P. Gonzague Chatillon (1985-1991) : « En 1985, à la demande du cardinal Lustiger, j’ai ouvert la première maison du séminaire de Paris à Saint-Denys-du-Saint-Sacrement, avec un jeune théologien, Jean-Pierre Batut, et un vieux salésien, René Gaudillière. Seule la maison Saint-Augustin, créée un an plus tôt, existait alors sous la responsabilité de Mgr Aumonier. Nous sommes arrivés dans une paroisse en grande difficulté où matériellement, il y avait tout à reprendre. Ainsi, nous avons remis au milieu du chœur l’autel qui avait été placé au pied des marches pour accueillir une assemblée dominicale très réduite. Avec les huit séminaristes rentrés plus tôt, nous avons nettoyé le presbytère pour pouvoir l’habiter. Les cours avaient lieu sur place cette première année. Sur le plan paroissial, il fallait tout réinventer ! La tâche était si lourde que j’ai fait une petite déprime. Or un soir, j’ai trouvé sous ma porte une lettre magnifique de saint François de Sale pour une personne en grand découragement. Je n’ai jamais su qui l’avait glissée là, mais j’y ai vu un signe manifeste de la grâce. Et j’ai repris courage. »
Propos recueillis par Sylvie H.
P. Daniel Ponsard (1991-1997) : « En 1991, j’ai rejoint la maison du séminaire en la paroisse Saint-Denys-du-Saint-Sacrement. J’ai succédé en tant que curé au père Gonzague Chatillon. C’était mon premier mandat de curé dans une paroisse. Après plusieurs nominations dans les 8e et 16e arrondissements, me retrouver au cœur du vieux Paris, dans un quartier marqué par le Sentier et une forte présence juive, fut une vraie nouveauté pastorale. La communauté catholique y était minoritaire, mais étonnamment soudée et chaleureuse. A noter, deux de mes vicaires de l’époque sont devenus évêques : Jérôme Beau et Olivier de Cagny.
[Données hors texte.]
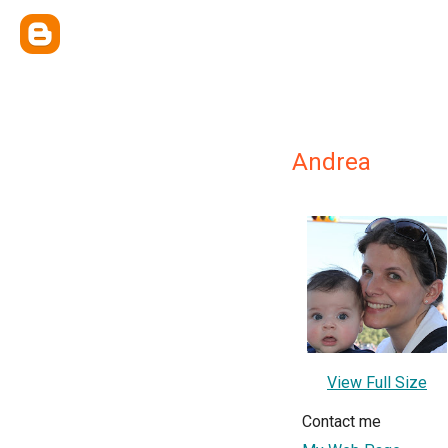
Andrea
View Full Size
Contact me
Ce fut aussi ma première expérience avec des séminaristes. Heureusement, mon passé d’aumônier et de directeur au collège Saint-Jean-de-Passy m’avait préparé à ce rôle. Vivre avec cette petite communauté de jeunes en quête de sens m’a empêché de vieillir trop vite, stimulé par leur soif d’apprendre et leurs personnalités variées. Certains ont poursuivi leur chemin, d’autres ont bifurqué, mais tous ont enrichi par leur apport cette étape vécue en commun.
Pour la petite histoire, un chat est devenu membre de la communauté ! Un jour, un chaton abandonné dans l’église s’est installé devant l’autel juste avant la messe. Il est resté et les séminaristes l’ont adopté. En clin d’œil à leurs études de philosophie, ils l’ont nommé Plotin. A mon amusement, sa présence a révélé les caractères des séminaristes : certains se montraient affectueux, d'autres distants ou même méfiants. Avec les séminaristes, on rencontre des personnalités très différentes.
J’ai été très heureux pendant cas six années. J’ai eu aussi la joie de côtoyer des laïcs très engagés et fortement attachés à la paroisse. Je garde un lien amical avec certains jusqu’à ce jour. »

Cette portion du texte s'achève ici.